D. Secondo lei quanto inciderà la nuova AI Generativa sulla didattica quotidiana a scuola? Molti docenti si sentono tra le professioni a rischio: hanno ragione di sentirsi a rischio?
R. Tutte le innovazioni ci mettono di fronte a una sfida, che non comporta mai solo rischi o solo opportunità positive. È chiaro, quindi, che una parte significativa dei docenti dinanzi all’intelligenza artificiale possa rispondere con sospetto o preoccupazione: certamente è necessario garantire degli strumenti di tutela per gli insegnanti e per gli studenti, in modo tale che le trasformazioni della didattica avvengano in una cornice regolata e senza strappi.
D. Una posizione molto dura su AI generativa e educazione è stata assunta da Stefania Giannini di Unesco. Quale è il suo giudizio su questa posizione abbastanza “catastrofista”?
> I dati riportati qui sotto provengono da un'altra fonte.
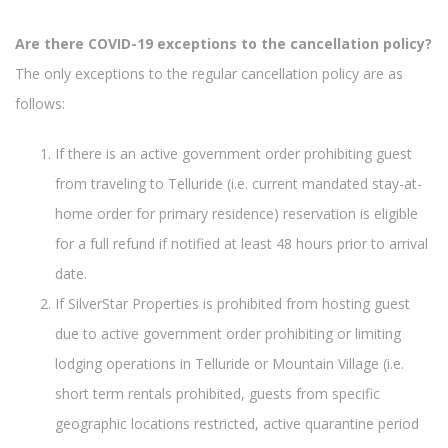
Are there COVID-19 exceptions to the cancellation policy?
The only exceptions to the regular cancellation policy are as
follows:
If there is an active government order prohibiting guest
from traveling to Telluride (i.e. current mandated stay-at-
home order for primary residence) reservation is eligible
for a full refund if notified at least 48 hours prior to arrival
date.
If SilverStar Properties is prohibited from hosting guest
due to active government order prohibiting or limiting
lodging operations in Telluride or Mountain Village (i.e.
short term rentals prohibited, guests from specific
geographic locations restricted, active quarantine period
R. Penso sia giusto cogliere la parte propositiva: non a caso Stefania Giannini, che conosce la questione ed è stata Ministra dell’Istruzione in Italia, denuncia proprio sull’assenza di regole con cui gli strumenti di intelligenza artificiale stanno entrando anche nelle scuole. Nella nostra proposta di regolamento ogni Stato membro si dovrà dotare di un’Autorità nazionale di supervisione sull’AI e sono convinto che questa svolgerà un ruolo cruciale per contenere gli eccessi ed evitare le possibili derive verso l’automazione dell’insegnamento, denunciate nel documento dell’Unesco.
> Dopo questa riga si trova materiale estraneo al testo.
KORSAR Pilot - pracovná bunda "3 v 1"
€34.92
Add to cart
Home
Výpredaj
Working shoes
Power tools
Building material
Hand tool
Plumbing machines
D. Il Parlamento europeo non è ha incluso nell’elenco delle pratiche vietate l’uso dell’intelligenza artificiale per facilitare i respingimenti illegali o per profilare gli individui in modo discriminatorio. Perché ?
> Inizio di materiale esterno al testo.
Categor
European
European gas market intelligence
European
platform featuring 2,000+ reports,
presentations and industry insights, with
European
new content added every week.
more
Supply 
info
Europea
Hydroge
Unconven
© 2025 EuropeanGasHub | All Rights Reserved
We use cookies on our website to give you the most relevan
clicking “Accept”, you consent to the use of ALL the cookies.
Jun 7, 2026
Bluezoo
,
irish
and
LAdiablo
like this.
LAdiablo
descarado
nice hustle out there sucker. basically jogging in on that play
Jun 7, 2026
R. Già la Commissione europea nella sua proposta iniziale aveva inserito tra gli obiettivi del regolamento quello di contrastare «il rischio di discriminazione algoritmica», richiamandosi a principi già affermati dalla Carta dei diritti fondamentali dell’Unione europea. Una eventuale discriminazione può avere un impatto devastante sulla vita di una persona: basti pensare agli effetti giuridici, che potrebbero verificarsi nell’ambito dei rapporti di lavoro o dell’accesso all’istruzione e alla formazione. Oltre a motivazioni di principio, ci sono anche aspetti tecnici da tenere in considerazione: i software di intelligenza artificiale possono benissimo suggerire scelte condizionate da bias oppure da dati obsoleti o incompleti, in determinate situazioni un rischio decisamente molto alto da correre. Per queste ragioni alcuni tra noi avrebbero voluto proporre nel testo del Parlamento Europeo un divieto pieno in questi frangenti e non solo parzialmente perseguito con lo stop al riconoscimento emotivo in alcuni contesti come appunto la scuola, ma non è stato possibile per la posizione fortemente contraria a una maggiore restrizione da parte delle forze politiche conservatrici e liberali.